Lindner: Bei der Abschaffung des Solidaritätszuschlags bis 2021. Das war ja genau unsere Forderung im vergangenen Jahr. Dafür wurden wir von Frau Merkel, Herrn Altmaier und Herrn Kauder geradezu verhöhnt. Schwamm drüber, wir würden das sofort ins Gesetzblatt bringen. Aber 2017 wollte die Union das mit uns in Jamaika nicht umsetzen, jetzt ist sie in einer großen Koalition gefangen, die das nicht machen wird.

Was erwarten Sie von AKK im Streit um den Digitalpakt?

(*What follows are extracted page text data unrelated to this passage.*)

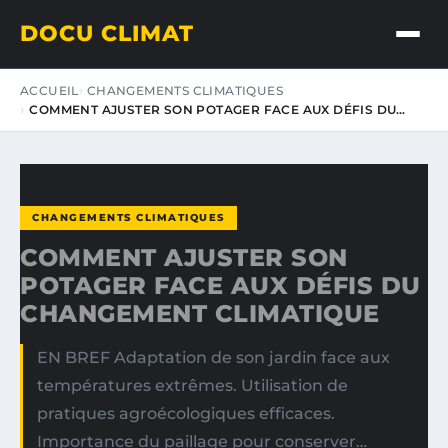
DOCU CLIMAT
ACCUEIL
CHANGEMENTS CLIMATIQUES
COMMENT AJUSTER SON POTAGER FACE AUX DÉFIS DU…
CHANGEMENTS CLIMATIQUES
COMMENT AJUSTER SON
POTAGER FACE AUX DÉFIS DU
CHANGEMENT CLIMATIQUE
EN BREF Adaptation de son jardin face aux
températures extrêmes. Utilisation de
pratiques agroécologiques efficaces.
Importance du paillage pour conserver…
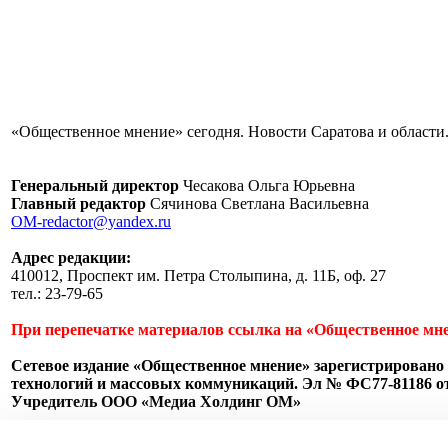
«Общественное мнение» сегодня. Новости Саратова и области.
Генеральный директор
Чесакова Ольга Юрьевна
Главный редактор
Сячинова Светлана Васильевна
OM-redactor@yandex.ru
Адрес редакции:
410012, Проспект им. Петра Столыпина, д. 11Б, оф. 27
тел.: 23-79-65
При перепечатке материалов ссылка на «Общественное мне
Сетевое издание «Общественное мнение» зарегистрировано 
технологий и массовых коммуникаций. Эл № ФС77-81186 от 
Учредитель ООО «Медиа Холдинг ОМ»
Пользовательское соглашение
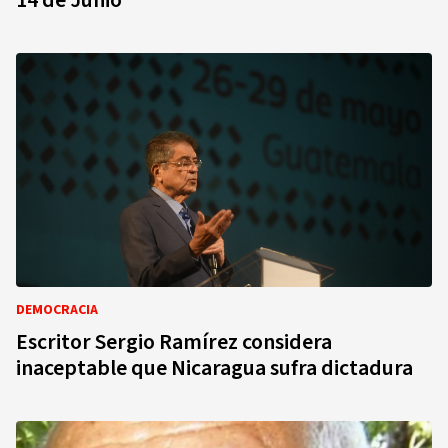
14 de Junio
DEMOCRACIA
Escritor Sergio Ramírez considera
inaceptable que Nicaragua sufra dictadura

Lindner: Das ist jetzt eine Sache des Vermittlungsausschusses. Da richten sich jetzt alle Augen auf Armin Laschet. Er erzählt wider besseren Wissens etwas von Einheitsschulpolitik aus Berlin. In Wahrheit geht es lediglich um Qualitätsstandards. Kritisch aus Ländersicht sind insbesondere die Finanzierungsbedingungen. Die waren ein Anliegen der Unionsfraktion im Bundestag. Da ist die FDP flexibel. Wenn aber an den Qualitätsvorgaben im Interesse der Schülerinnen und Schülern gefummelt wird, würden wir im Deutschen Bundestag nicht zustimmen. Dann müsste Armin Laschet erklären, dass er auf Geld aus Berlin verzichtet hat. Lutz Lienenkämper müsste dann schauen, wie NRW das aus eigenen Mittel realisiert.

Die Migration und die Entscheidung im, Herbst 2015 soll in einem Werkstattgespräch nochmal aufgearbeitet werden. Richtig? 

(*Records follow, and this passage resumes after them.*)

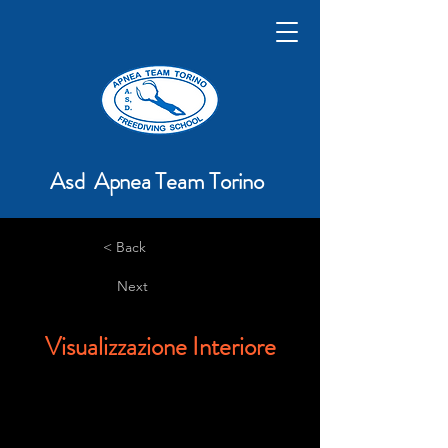
Asd Apnea Team Torino
< Back
Next
Visualizzazione Interiore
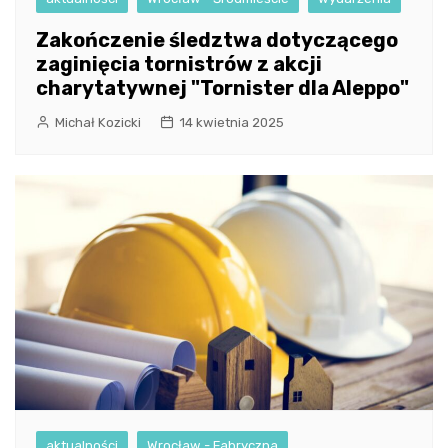
Zakończenie śledztwa dotyczącego
zaginięcia tornistrów z akcji
charytatywnej "Tornister dla Aleppo"
Michał Kozicki
14 kwietnia 2025
aktualności
Wrocław - Fabryczna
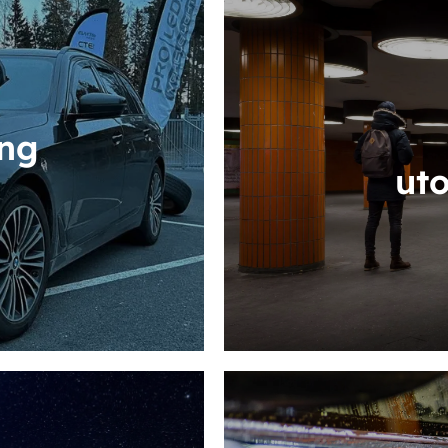
ing
ut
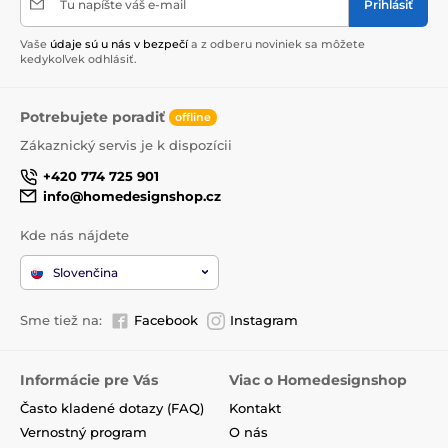
Tu napíšte váš e-mail
Prihlásiť
Vaše
údaje sú u nás v bezpečí
a z odberu noviniek sa môžete
kedykoľvek odhlásiť.
Potrebujete poradiť
offline
Zákaznický servis je k dispozícii
+420 774 725 901
info@homedesignshop.cz
Kde nás nájdete
Slovenčina
Sme tiež na:
Facebook
Instagram
Informácie pre Vás
Viac o Homedesignshop
Často kladené dotazy (FAQ)
Kontakt
Vernostný program
O nás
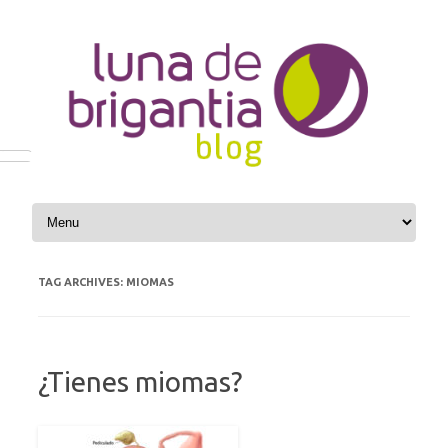
Skip to content
TAG ARCHIVES:
MIOMAS
¿Tienes miomas?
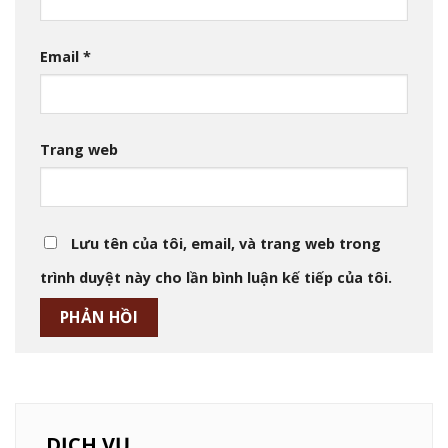
Email
*
Trang web
Lưu tên của tôi, email, và trang web trong
trình duyệt này cho lần bình luận kế tiếp của tôi.
DỊCH VỤ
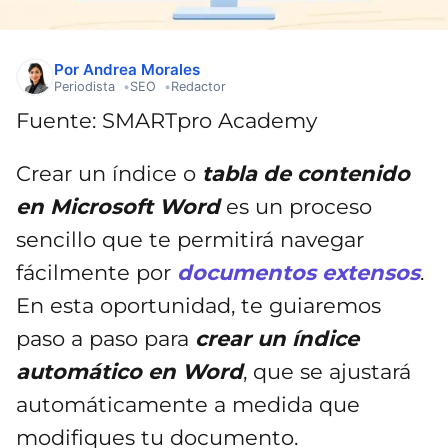
Por Andrea Morales
Periodista
SEO
Redactor
Fuente: SMARTpro Academy
Crear un índice o
tabla de contenido
en Microsoft Word
es un proceso
sencillo que te permitirá navegar
fácilmente por
documentos extensos
.
En esta oportunidad, te guiaremos
paso a paso para
crear un índice
automático en Word
, que se ajustará
automáticamente a medida que
modifiques tu documento.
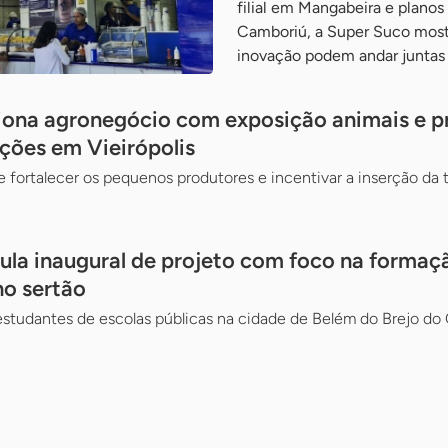
filial em Mangabeira e planos
Camboriú, a Super Suco most
inovação podem andar juntas
iona agronegócio com exposição animais e pr
ações em Vieirópolis
e fortalecer os pequenos produtores e incentivar a inserção da
la inaugural de projeto com foco na formaç
o sertão
 estudantes de escolas públicas na cidade de Belém do Brejo do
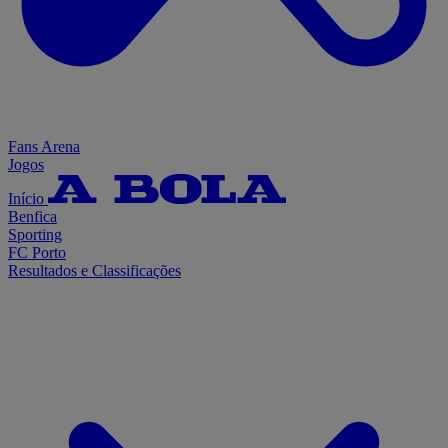
Fans Arena
Jogos
Início
Benfica
Sporting
FC Porto
Resultados e Classificações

Lindner: Mir wäre lieber, dass dies nach vorne gerichtet diskutiert wird. Wir brauchen ein Einwanderungsgesetz, das weltoffener ist, als die CSU es sich vorstellt. Und zugleich mehr Kontrolle und Steuerung ermöglicht, als die Grünen gegenwärtig zulassen. Die bremsen und blockieren ja im Bundesrat zum Beispiel die Magreb-Staaten als sichere Herkunftsländer. Die Union hat die Grünen da öffentlich immer geschont. Es wird interessant, ob Frau Kramp-Karrenbauer das ändert.

Der Paragraf 219a ist ein Knackpunkt in der Koalition. Was sagt die FDP dazu? 

Lindner: Es ist geradezu absurd, dass die Koalition sich an diesem Punkt streitet. Es geht nicht um eine Änderung der Regeln zum Schwangerschaftsabbruch. Da bleibt alles beim Alten, weil es einen stabilen Konsens in unserer Gesellschaft geht. Es geht nur um die Entkriminalisierung von Medizinern. Wenn die Union da so altbacken und ideologisch ist, sollte die SPD mit uns die Modernisierung ermöglichen. Die Frage ist nicht im Koalitionsvertrag geregelt, da sollten ausnahmsweise wechselnde Mehrheiten möglich sein.